No Paraná, uma cidade ribeirinha a 200 quilômetros de Rosário, uma bomba que fornece 15% da água para uma cidade de 250 mil habitantes recentemente parou de funcionar porque o nível da água estava muito baixo. Leonardo Marcelli, o coordenador técnico dos serviços de água da cidade, disse que as autoridades municipais tiveram que encontrar uma solução rapidamente.

Ao longo do rio, níveis mais baixos de água afetam a vida diária.

Para Luciano Fabián Carrizo, 15 anos que mora em El Espinillo, a mesma comunidade ribeirinha do pescador Garate, o súbito desaparecimento das águas significa que agora ele tem que caminhar duas horas para chegar à escola. A viagem durou 15 minutos de barco.

Do outro lado do rio, em Puerto Rosario, um dos portos da cidade, as autoridades tiveram que estender a lança dos guindastes mais de seis pés para alcançar os navios, disse Gustavo Nardelli, um administrador portuário.

E no centro de Rosário, Guillermo Wade, chefe da Câmara de Atividades Marítimas e Portuárias, faz cálculos frenéticos todas as manhãs para ver quanto pode ser carregado em navios cargueiros sem o risco de tropeçar nas partes rasas do rio.

Os navios transportavam 26 por cento menos carga do que o normal. Wade teme que esse número chegue a 65% no final deste ano, se as piores previsões se concretizarem.

“Estamos perdendo uma quantidade enorme de mercadorias”, disse Wade.

Os armadores também estão aumentando os custos para compensar o risco de cair em águas rasas.

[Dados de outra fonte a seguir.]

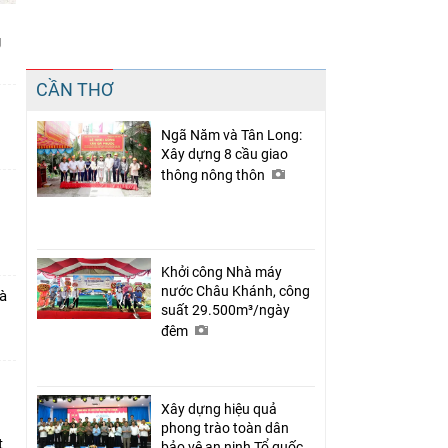
g
Chia sẻ
CẦN THƠ
Facebook
Ngã Năm và Tân Long:
Xây dựng 8 cầu giao
thông nông thôn
Khởi công Nhà máy
nước Châu Khánh, công
và
suất 29.500m³/ngày
đêm
Xây dựng hiệu quả
phong trào toàn dân
t
bảo vệ an ninh Tổ quốc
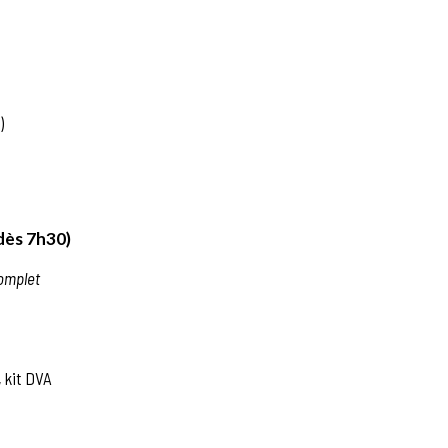
)
(dès 7h30)
complet
 kit DVA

O frete médio mais que dobrou desde maio, de US $ 15 mil para US $ 35 mil, segundo Gustavo Idegoras, presidente da Câmara Ciara-Cec, que representa as empresas exportadoras de grãos.

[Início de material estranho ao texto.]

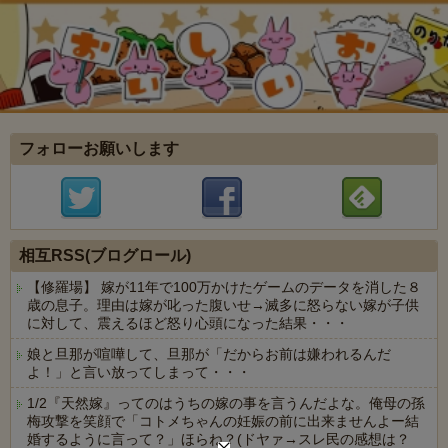
フォローお願いします
相互RSS(ブログロール)
【修羅場】 嫁が11年で100万かけたゲームのデータを消した８
歳の息子。理由は嫁が叱った腹いせ→滅多に怒らない嫁が子供
に対して、震えるほど怒り心頭になった結果・・・
娘と旦那が喧嘩して、旦那が「だからお前は嫌われるんだ
よ！」と言い放ってしまって・・・
1/2『天然嫁』ってのはうちの嫁の事を言うんだよな。俺母の孫
梅攻撃を笑顔で「コトメちゃんの妊娠の前に出来ませんよー結
婚するように言って？」ほらね？(ドヤァ→スレ民の感想は？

O raso rio Paraná elevou o custo de exportação de produtos agrícolas da Argentina em US $ 315 milhões entre março e agosto, A critério da Junta Comercial de Rosário. Mais de 80% das exportações agrícolas do país, incluindo quase toda a soja, a maior safra comercial do país, leva o rio até o Atlântico.

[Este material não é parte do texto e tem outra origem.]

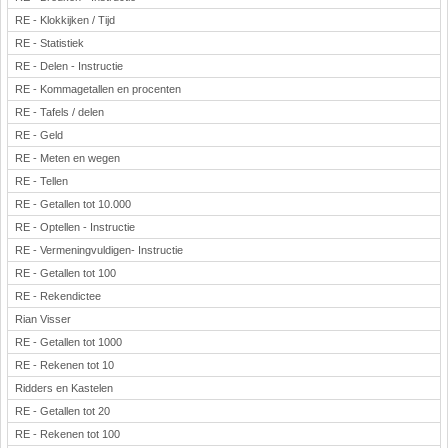
RE - Klokkijken / Tijd
RE - Statistiek
RE - Delen - Instructie
RE - Kommagetallen en procenten
RE - Tafels / delen
RE - Geld
RE - Meten en wegen
RE - Tellen
RE - Getallen tot 10.000
RE - Optellen - Instructie
RE - Vermeningvuldigen- Instructie
RE - Getallen tot 100
RE - Rekendictee
Rian Visser
RE - Getallen tot 1000
RE - Rekenen tot 10
Ridders en Kastelen
RE - Getallen tot 20
RE - Rekenen tot 100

A escassez de água também aumenta o custo da energia para a Argentina e o Brasil, uma vez que as barragens de baixo desempenho forçam os governos a depender mais de fontes de energia mais caras.

O Náutico Sportivo Avellaneda, clube fluvial à beira do rio em Rosário, teve que reforçar os pilares que subitamente corriam o risco de ruir. Barcos à vela e pequenos iates foram encalhados.

“Esta seção geralmente tem quatro metros de água e agora está completamente seca”, disse Pablo Criolani, presidente do clube. “Nunca pensamos que algo assim pudesse acontecer.”

Os cientistas dizem que esse tipo de seca provavelmente se tornará mais comum no futuro e trará mudanças no ecossistema local que podem ser irreversíveis.

“Este pode não ser o novo normal, mas é uma nova situação que não será mais rara”, disse Walter Collechon, hidrólogo da Universidade Federal do Rio Grande do Sul no Brasil.

Alguns culpam a Argentina, o vizinho gigante da Argentina, por ter esvaziado as agências de proteção ambiental e o governo que buscava facilitar a extração de terras e o desenvolvimento na Amazônia.

“Tudo graças ao desastre que estão fazendo no Brasil. Cortaram tudo”, disse Gabriel Caliguri, um pescador de 50 anos de El Espinillo. “Quem não ficaria zangado com isso?”

Viviana Aguilar, uma aposentada de 60 anos que rema ao longo do rio Paraná há mais de duas décadas, acha difícil acreditar o quanto a paisagem mudou no ano passado, à medida que ilhas surgiram onde antes só havia água.

“É a humanidade que põe em perigo a natureza”, disse ela.

Manuela Andreoni contribuiu com reportagem do Rio de Janeiro.